Not really. If Facebook dies, something else will come along instead. It's currently the most business friendly, has the largest reach, has global scale and is actively courting businesses. I'd say it's better to do one thing well than 5 things badly. Bear in mind that most companies' investment in Facebook will be negligible in the greater scheme of things. If it isn't, that's a bit silly.
A huge element of social media seems to be based around customer satisfaction but should companies - and customers - accept that you won’t always get it your own way?
People are arseholes. Some of them run companies, some of them buy stuff from companies.
I've always thought Michael O'Leary is a magnificent brand builder.
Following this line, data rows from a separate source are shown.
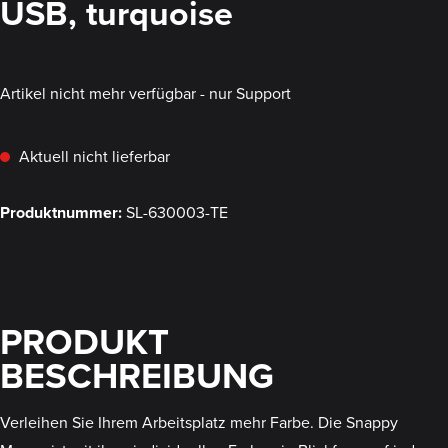
USB, turquoise
Artikel nicht mehr verfügbar - nur Support
Aktuell nicht lieferbar
Produktnummer:
SL-630003-TE
PRODUKT
BESCHREIBUNG
Verleihen Sie Ihrem Arbeitsplatz mehr Farbe. Die Snappy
I've been reading for years now how his attitude to customer service means that he'll go out of business. Yet he nearly bought Aer Lingus. He has a strong, clear proposition that he relentlessly reinforces. People buy it.
There's more than one way to run a business. Customer service can be a differentiator but it's nowhere near as important as we like to think.
Where do you see social media being in five years time?
I have literally no idea and I wouldn't like to guess.
For those thinking of getting into social media, any tips or pointers?
Don't believe the hype. Talk to real people. Observe what people DO, not what they could do. Be immensely skeptical. Understand what your value to the organisation could be. Ask yourself if you would be better off handing out leaflets for them. Ask yourself if you could prove that.